What is needed here is an exact repetition of the records below, beginning at the line that has "Ag. Dimitrios, Athens, Attica, 17343" and stopping after the line that has "closed-ended art activities, the role of ar".

Input records:

= = = = =

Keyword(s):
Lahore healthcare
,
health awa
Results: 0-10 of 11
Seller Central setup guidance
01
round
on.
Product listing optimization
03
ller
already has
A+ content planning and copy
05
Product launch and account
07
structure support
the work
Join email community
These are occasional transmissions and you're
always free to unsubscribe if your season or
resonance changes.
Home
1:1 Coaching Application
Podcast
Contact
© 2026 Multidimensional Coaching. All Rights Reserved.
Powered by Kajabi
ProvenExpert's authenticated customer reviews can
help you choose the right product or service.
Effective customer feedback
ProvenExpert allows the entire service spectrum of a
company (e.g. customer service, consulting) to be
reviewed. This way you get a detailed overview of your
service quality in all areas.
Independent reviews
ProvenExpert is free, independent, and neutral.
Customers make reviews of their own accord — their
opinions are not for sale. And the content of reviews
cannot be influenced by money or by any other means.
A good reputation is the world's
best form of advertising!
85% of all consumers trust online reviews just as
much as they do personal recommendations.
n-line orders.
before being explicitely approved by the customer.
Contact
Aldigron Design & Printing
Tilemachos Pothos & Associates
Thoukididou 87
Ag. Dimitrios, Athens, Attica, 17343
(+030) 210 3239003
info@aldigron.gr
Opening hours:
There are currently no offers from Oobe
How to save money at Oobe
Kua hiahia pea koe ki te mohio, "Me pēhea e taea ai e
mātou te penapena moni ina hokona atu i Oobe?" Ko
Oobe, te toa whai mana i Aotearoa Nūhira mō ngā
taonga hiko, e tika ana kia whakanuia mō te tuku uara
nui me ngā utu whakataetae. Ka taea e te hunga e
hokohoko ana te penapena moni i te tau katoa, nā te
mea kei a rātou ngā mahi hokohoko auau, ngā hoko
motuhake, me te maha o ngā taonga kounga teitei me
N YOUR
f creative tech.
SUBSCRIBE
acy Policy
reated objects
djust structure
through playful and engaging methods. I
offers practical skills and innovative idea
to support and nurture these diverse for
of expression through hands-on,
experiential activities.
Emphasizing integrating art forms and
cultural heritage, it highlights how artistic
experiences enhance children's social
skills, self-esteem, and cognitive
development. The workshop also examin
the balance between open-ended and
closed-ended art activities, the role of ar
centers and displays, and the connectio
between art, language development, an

= = = = =

Response area:
Ag. Dimitrios, Athens, Attica, 17343
(+030) 210 3239003
info@aldigron.gr
Opening hours:
There are currently no offers from Oobe
How to save money at Oobe
Kua hiahia pea koe ki te mohio, "Me pēhea e taea ai e
mātou te penapena moni ina hokona atu i Oobe?" Ko
Oobe, te toa whai mana i Aotearoa Nūhira mō ngā
taonga hiko, e tika ana kia whakanuia mō te tuku uara
nui me ngā utu whakataetae. Ka taea e te hunga e
hokohoko ana te penapena moni i te tau katoa, nā te
mea kei a rātou ngā mahi hokohoko auau, ngā hoko
motuhake, me te maha o ngā taonga kounga teitei me
N YOUR
f creative tech.
SUBSCRIBE
acy Policy
reated objects
djust structure
through playful and engaging methods. I
offers practical skills and innovative idea
to support and nurture these diverse for
of expression through hands-on,
experiential activities.
Emphasizing integrating art forms and
cultural heritage, it highlights how artistic
experiences enhance children's social
skills, self-esteem, and cognitive
development. The workshop also examin
the balance between open-ended and
closed-ended art activities, the role of ar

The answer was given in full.